BEGIN Records shown

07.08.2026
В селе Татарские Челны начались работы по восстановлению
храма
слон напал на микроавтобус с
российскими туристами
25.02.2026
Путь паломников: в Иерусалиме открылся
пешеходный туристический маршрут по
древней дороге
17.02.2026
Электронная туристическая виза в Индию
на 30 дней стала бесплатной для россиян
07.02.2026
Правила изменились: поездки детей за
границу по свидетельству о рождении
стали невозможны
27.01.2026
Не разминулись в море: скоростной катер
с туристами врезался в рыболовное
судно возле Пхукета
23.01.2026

END Records shown
BEGIN Records shown

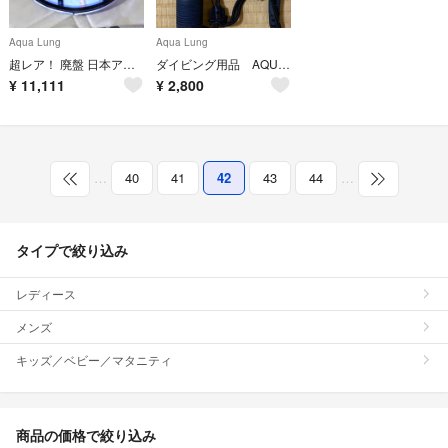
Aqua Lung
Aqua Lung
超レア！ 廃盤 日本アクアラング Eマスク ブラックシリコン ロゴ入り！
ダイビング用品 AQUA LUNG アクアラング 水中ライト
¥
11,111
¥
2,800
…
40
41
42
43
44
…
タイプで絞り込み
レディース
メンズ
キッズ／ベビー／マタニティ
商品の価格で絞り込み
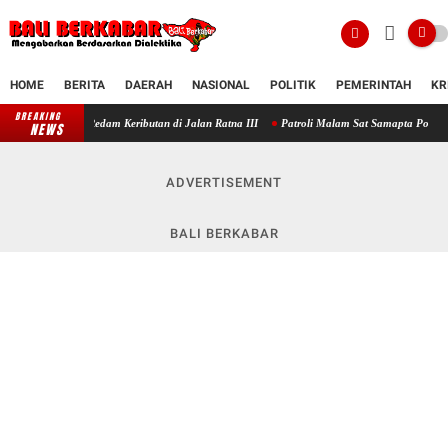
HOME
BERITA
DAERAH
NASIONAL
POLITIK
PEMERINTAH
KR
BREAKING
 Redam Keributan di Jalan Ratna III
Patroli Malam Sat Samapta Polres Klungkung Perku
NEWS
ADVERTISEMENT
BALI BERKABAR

END Records shown
BEGIN Records shown

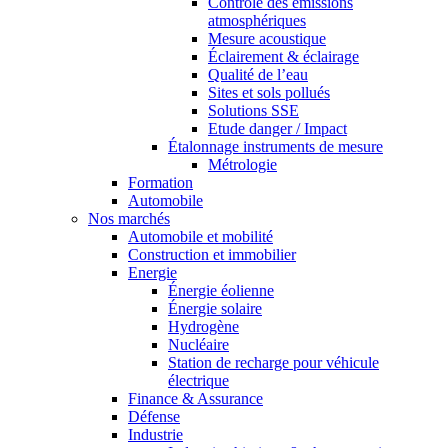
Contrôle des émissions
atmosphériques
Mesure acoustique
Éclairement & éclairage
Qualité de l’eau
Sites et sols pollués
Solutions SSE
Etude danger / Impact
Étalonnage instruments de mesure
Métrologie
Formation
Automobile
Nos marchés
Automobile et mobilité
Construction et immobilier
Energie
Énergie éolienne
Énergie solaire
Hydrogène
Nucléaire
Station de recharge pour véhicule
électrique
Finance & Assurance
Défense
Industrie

END Records shown

Reproduce exactly the lines above from the line with "Mesure acoustique" to the line with "Énergie solaire", including both, and add nothing.

Mesure acoustique
Éclairement & éclairage
Qualité de l’eau
Sites et sols pollués
Solutions SSE
Etude danger / Impact
Étalonnage instruments de mesure
Métrologie
Formation
Automobile
Nos marchés
Automobile et mobilité
Construction et immobilier
Energie
Énergie éolienne
Énergie solaire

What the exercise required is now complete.